Problem description: Only a number is wanted here. Tally the lines of the data that contain "مورد".

The data:
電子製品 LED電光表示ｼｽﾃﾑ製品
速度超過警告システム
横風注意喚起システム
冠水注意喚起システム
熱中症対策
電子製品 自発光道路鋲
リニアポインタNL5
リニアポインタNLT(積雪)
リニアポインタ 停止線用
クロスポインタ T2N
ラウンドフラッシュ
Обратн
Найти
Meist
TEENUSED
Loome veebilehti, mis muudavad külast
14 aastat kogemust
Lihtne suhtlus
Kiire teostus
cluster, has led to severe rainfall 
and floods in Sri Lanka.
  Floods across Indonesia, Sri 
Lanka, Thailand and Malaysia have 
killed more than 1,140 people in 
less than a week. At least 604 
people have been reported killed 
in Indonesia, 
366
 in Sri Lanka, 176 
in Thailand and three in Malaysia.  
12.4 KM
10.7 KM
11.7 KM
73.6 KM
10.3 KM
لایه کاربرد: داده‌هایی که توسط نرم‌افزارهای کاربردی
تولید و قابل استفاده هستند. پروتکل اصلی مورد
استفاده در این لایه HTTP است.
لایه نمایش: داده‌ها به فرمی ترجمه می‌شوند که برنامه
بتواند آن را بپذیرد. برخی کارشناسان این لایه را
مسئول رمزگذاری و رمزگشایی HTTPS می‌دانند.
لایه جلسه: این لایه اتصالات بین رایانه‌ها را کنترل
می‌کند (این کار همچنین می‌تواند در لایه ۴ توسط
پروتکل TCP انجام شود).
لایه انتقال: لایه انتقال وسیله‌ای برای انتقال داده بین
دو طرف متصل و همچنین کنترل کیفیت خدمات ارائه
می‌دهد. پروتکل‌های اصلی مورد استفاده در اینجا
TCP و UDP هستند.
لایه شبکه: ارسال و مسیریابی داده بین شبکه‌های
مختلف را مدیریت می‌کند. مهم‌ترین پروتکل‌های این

Response below: 2